Una casa da incubo…
Quando si legge che il regista di un film cerca di far togliere il suo nome dai credits della sua ultima opera non sembra proprio una notizia di ottimo auspicio. Se scorrendo si scopre anche che due degli attori principali, cioè Daniel Craig e Naomi Watts, si sono rifiutati di promuovere il sopracitato film, ci si domanda cosa ci spinga a chiudersi al cinema in un assolato pomeriggio d’agosto.
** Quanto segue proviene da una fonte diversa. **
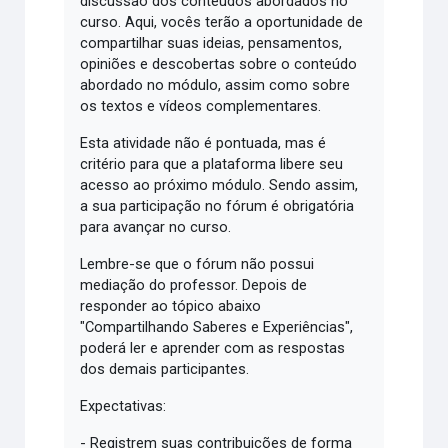
discussão dos conteúdos abordados no
curso. Aqui, vocês terão a oportunidade de
compartilhar suas ideias, pensamentos,
opiniões e descobertas sobre o conteúdo
abordado no módulo, assim como sobre
os textos e vídeos complementares.
Esta atividade não é pontuada, mas é
critério para que a plataforma libere seu
acesso ao próximo módulo. Sendo assim,
a sua participação no fórum é obrigatória
para avançar no curso.
Lembre-se que o fórum não possui
mediação do professor. Depois de
responder ao tópico abaixo
"Compartilhando Saberes e Experiências",
poderá ler e aprender com as respostas
dos demais participantes.
Expectativas:
- Registrem suas contribuições de forma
Forse solo l’aria condizionata. Perché Dream House non offre molto altro, solo le comodità del multisala che lo ospita. Se l’inizio appare come un horror, continuando sembra un thriller e infine quasi ci si convince di trovarsi davanti a uno psico dramma. In realtà la confusione la genera la totale mancanza di idee, il non sapere – da parte dei produttori probabilmente visto il discostarsi del regista Jim Sheridan – cosa stiano cercando di raccontare. Quasi sicuramente visto il desolato palinsesto cinematografico di questo agosto 2012 un’idea vale l’altra, basta il richiamo di qualche attore famoso e il botteghino è assicurato anche questa volta. Perché alla fine l’idea è sempre quella, una casa dove sono stati commessi degli omicidi, ovviamente di qualche bellissima bambina bionda e sana, una nuova famiglia che ignara compra l’abitazione e allegramente inizia a sistemarla. Eppure il colpo di scena c’è, anche se era già stato svelata dai trailer: il padre della famiglia presente che cerca di proteggere la sua stupenda e perfetta realtà e va alla caccia dell’unico sopravvissuto della strage, il padre del passato. Il colpo di scena è scoprire che in realtà dà la caccia a se stesso. Eppure dopo questo momento quasi topico, al posto di aumentare la suspense o dare una direzione chiara e magari innovativa alla pellicola, si lascia che questa vada alla deriva, fino a un frettolosissimo finale, quantomeno scontato e immaginabile, con tanto di permesso da parte della sposa morta al suo amato marito di sopravvivere e andare avanti con la sua vita. Se non fosse stato uno dei finali più brutti degli ultimi tempi si sarebbe potuto definire melenso. In realtà la mancanza totale di senso e idee irrita già abbastanza lo spettatore: almeno l’aspetto sdolcinato viene dimenticato.